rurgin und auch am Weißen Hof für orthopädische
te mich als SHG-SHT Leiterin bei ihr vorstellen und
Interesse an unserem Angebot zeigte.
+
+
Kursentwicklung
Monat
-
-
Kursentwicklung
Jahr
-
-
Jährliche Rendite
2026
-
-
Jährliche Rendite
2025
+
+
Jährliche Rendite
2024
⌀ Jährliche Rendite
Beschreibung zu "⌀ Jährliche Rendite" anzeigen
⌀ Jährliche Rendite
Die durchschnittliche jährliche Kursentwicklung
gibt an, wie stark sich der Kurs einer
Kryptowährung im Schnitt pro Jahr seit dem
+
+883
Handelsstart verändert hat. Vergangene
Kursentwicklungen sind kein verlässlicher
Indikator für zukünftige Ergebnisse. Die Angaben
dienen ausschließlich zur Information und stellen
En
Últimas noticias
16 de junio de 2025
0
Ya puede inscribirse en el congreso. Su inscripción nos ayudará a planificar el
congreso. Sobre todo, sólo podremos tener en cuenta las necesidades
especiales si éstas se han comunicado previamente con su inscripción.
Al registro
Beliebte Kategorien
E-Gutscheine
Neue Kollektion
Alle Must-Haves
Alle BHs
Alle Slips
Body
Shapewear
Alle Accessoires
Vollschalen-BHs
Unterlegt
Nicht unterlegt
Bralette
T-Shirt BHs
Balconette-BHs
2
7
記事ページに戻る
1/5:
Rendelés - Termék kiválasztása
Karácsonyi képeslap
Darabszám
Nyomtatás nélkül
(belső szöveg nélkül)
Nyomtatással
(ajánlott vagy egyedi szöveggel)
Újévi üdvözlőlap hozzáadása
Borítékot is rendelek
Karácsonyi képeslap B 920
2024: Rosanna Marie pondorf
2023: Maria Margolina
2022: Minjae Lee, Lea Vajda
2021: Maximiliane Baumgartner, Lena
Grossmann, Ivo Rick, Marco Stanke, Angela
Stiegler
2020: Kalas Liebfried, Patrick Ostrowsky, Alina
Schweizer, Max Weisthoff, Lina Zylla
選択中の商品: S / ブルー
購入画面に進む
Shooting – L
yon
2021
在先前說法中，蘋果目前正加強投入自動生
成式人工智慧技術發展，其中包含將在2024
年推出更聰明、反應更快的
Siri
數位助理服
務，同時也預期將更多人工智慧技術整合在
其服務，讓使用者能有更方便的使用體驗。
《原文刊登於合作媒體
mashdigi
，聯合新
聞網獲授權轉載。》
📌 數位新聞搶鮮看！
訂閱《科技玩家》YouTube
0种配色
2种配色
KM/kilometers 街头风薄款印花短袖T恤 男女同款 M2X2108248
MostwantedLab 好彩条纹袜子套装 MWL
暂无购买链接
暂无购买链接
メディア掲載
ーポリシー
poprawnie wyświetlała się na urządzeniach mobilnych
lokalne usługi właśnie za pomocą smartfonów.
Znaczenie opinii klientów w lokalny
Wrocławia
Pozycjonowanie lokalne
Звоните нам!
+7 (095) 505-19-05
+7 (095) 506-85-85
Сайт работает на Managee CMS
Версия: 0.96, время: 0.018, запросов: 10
○ ○ ○ ○
§ Required work:
Exactly as written, output all of the entries.

§ Task solution:
rurgin und auch am Weißen Hof für orthopädische
te mich als SHG-SHT Leiterin bei ihr vorstellen und
Interesse an unserem Angebot zeigte.
+
+
Kursentwicklung
Monat
-
-
Kursentwicklung
Jahr
-
-
Jährliche Rendite
2026
-
-
Jährliche Rendite
2025
+
+
Jährliche Rendite
2024
⌀ Jährliche Rendite
Beschreibung zu "⌀ Jährliche Rendite" anzeigen
⌀ Jährliche Rendite
Die durchschnittliche jährliche Kursentwicklung
gibt an, wie stark sich der Kurs einer
Kryptowährung im Schnitt pro Jahr seit dem
+
+883
Handelsstart verändert hat. Vergangene
Kursentwicklungen sind kein verlässlicher
Indikator für zukünftige Ergebnisse. Die Angaben
dienen ausschließlich zur Information und stellen
En
Últimas noticias
16 de junio de 2025
0
Ya puede inscribirse en el congreso. Su inscripción nos ayudará a planificar el
congreso. Sobre todo, sólo podremos tener en cuenta las necesidades
especiales si éstas se han comunicado previamente con su inscripción.
Al registro
Beliebte Kategorien
E-Gutscheine
Neue Kollektion
Alle Must-Haves
Alle BHs
Alle Slips
Body
Shapewear
Alle Accessoires
Vollschalen-BHs
Unterlegt
Nicht unterlegt
Bralette
T-Shirt BHs
Balconette-BHs
2
7
記事ページに戻る
1/5:
Rendelés - Termék kiválasztása
Karácsonyi képeslap
Darabszám
Nyomtatás nélkül
(belső szöveg nélkül)
Nyomtatással
(ajánlott vagy egyedi szöveggel)
Újévi üdvözlőlap hozzáadása
Borítékot is rendelek
Karácsonyi képeslap B 920
2024: Rosanna Marie pondorf
2023: Maria Margolina
2022: Minjae Lee, Lea Vajda
2021: Maximiliane Baumgartner, Lena
Grossmann, Ivo Rick, Marco Stanke, Angela
Stiegler
2020: Kalas Liebfried, Patrick Ostrowsky, Alina
Schweizer, Max Weisthoff, Lina Zylla
選択中の商品: S / ブルー
購入画面に進む
Shooting – L
yon
2021
在先前說法中，蘋果目前正加強投入自動生
成式人工智慧技術發展，其中包含將在2024
年推出更聰明、反應更快的
Siri
數位助理服
務，同時也預期將更多人工智慧技術整合在
其服務，讓使用者能有更方便的使用體驗。
《原文刊登於合作媒體
mashdigi
，聯合新
聞網獲授權轉載。》
📌 數位新聞搶鮮看！
訂閱《科技玩家》YouTube
0种配色
2种配色
KM/kilometers 街头风薄款印花短袖T恤 男女同款 M2X2108248
MostwantedLab 好彩条纹袜子套装 MWL
暂无购买链接
暂无购买链接
メディア掲載
ーポリシー
poprawnie wyświetlała się na urządzeniach mobilnych
lokalne usługi właśnie za pomocą smartfonów.
Znaczenie opinii klientów w lokalny
Wrocławia
Pozycjonowanie lokalne
Звоните нам!
+7 (095) 505-19-05
+7 (095) 506-85-85
Сайт работает на Managee CMS
Версия: 0.96, время: 0.018, запросов: 10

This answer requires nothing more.